January 31, 2011 § Leave a comment
Upper Georgetown has the most beautiful houses in DC. It’s a wonder I didn’t get in an accident driving through on Saturday afternoon, as I was certainly more focused on the facades of the homes and their manicured bushes, rather than the road. Though I won’t be spending the rest of my life in DC, if I were planning on it, I’d want to live in one of those homes. Preferably a brick one painted white or light yellow, with big windows, and pink rose bushes out front.
I wasn’t just passing through the area to gaze at the houses (though I’d totally be one to do that), I was on my way to Black Salt Fish Market. After hearing multiple rave reviews about their seafood, I’ve been wanting to visit their store for months. I finally got a chance to this weekend. They have a beautiful spread of fresh seafood, and an interesting selection of specialty food items. I picked up some PEI mussels, and a few other tantalizing goodies from their shop. Black Salt is not just a fish market though, they have a full restaurant in the back. Based on how good my mussels were, I’ll definitely be returning soon to have a meal in their restaurant.
To cook the mussels I followed the Contessa’s Mussels in White Wine Recipe. Though it’s traditional, I find nothing beats the white wine, butter, and herbs combo when it comes to steaming mussels.
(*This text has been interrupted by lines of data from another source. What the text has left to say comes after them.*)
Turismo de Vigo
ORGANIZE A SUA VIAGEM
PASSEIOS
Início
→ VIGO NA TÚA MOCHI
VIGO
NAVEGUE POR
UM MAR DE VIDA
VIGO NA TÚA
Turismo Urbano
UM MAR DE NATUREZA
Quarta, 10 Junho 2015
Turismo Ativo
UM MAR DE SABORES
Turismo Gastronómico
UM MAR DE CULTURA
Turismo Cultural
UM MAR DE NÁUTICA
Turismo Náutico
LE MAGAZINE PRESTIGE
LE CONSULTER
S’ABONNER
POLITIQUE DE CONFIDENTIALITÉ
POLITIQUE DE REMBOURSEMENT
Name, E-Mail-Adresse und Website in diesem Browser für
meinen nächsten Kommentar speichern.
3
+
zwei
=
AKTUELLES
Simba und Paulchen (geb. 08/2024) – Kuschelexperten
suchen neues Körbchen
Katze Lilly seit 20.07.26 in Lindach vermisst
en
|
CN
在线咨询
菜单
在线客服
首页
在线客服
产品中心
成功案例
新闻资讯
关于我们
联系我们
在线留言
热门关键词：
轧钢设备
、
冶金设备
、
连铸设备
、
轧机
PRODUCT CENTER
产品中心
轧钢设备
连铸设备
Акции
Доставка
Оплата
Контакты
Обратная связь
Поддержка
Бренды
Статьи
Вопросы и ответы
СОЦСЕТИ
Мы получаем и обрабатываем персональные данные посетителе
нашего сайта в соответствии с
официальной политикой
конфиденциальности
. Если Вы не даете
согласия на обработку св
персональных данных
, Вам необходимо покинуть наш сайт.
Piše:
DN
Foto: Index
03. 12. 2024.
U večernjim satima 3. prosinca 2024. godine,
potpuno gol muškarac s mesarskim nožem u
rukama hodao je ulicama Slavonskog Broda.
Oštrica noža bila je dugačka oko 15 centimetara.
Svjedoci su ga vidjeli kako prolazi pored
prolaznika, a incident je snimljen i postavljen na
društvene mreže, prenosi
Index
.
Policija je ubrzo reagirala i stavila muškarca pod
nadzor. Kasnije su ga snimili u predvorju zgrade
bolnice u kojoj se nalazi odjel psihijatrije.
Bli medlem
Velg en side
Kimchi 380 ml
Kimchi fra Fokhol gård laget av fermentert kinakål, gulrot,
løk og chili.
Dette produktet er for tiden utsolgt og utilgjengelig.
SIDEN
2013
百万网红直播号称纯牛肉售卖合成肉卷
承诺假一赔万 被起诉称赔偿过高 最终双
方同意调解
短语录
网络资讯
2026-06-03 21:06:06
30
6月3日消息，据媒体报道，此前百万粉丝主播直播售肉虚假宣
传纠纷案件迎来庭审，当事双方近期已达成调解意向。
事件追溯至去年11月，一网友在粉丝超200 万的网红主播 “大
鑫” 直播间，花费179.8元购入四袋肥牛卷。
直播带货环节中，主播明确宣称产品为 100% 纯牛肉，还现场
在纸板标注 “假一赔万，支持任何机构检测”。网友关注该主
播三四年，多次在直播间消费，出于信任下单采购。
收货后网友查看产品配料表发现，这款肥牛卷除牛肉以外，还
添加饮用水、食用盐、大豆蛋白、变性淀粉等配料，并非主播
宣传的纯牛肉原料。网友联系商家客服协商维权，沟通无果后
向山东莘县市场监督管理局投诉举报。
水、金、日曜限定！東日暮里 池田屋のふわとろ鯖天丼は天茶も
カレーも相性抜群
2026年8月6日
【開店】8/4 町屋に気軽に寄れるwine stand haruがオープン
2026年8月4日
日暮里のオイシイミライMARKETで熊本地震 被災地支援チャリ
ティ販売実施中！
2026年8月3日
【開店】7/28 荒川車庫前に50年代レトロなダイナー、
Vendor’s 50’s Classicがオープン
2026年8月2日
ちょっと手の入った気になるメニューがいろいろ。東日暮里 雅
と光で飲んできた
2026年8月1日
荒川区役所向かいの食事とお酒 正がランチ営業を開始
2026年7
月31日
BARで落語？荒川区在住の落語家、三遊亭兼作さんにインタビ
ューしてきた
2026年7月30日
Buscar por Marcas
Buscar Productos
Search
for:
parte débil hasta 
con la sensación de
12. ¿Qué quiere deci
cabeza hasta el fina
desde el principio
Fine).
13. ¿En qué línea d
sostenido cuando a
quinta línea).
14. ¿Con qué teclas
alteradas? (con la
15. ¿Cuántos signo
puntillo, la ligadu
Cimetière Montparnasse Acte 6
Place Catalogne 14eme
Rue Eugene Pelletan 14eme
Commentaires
And quite frankly, for me, making mussels is less about the seafood, and more about the broth- and soaking up all that broth with a crusty baguette. Paired with a simple salad, these guys for an especially homey Sunday meal.
January 28, 2011 § 19 Comments
Two hour delays are the answer to bread making. We had one today. And while I would have much preferred a closing, the extra morning hours gave me just enough time to not only enjoy my coffee at home, but whip up the dough for homemade english muffins. Then while I was at work, my dough got to hang out and rise, and do all that stuff it’s supposed to do.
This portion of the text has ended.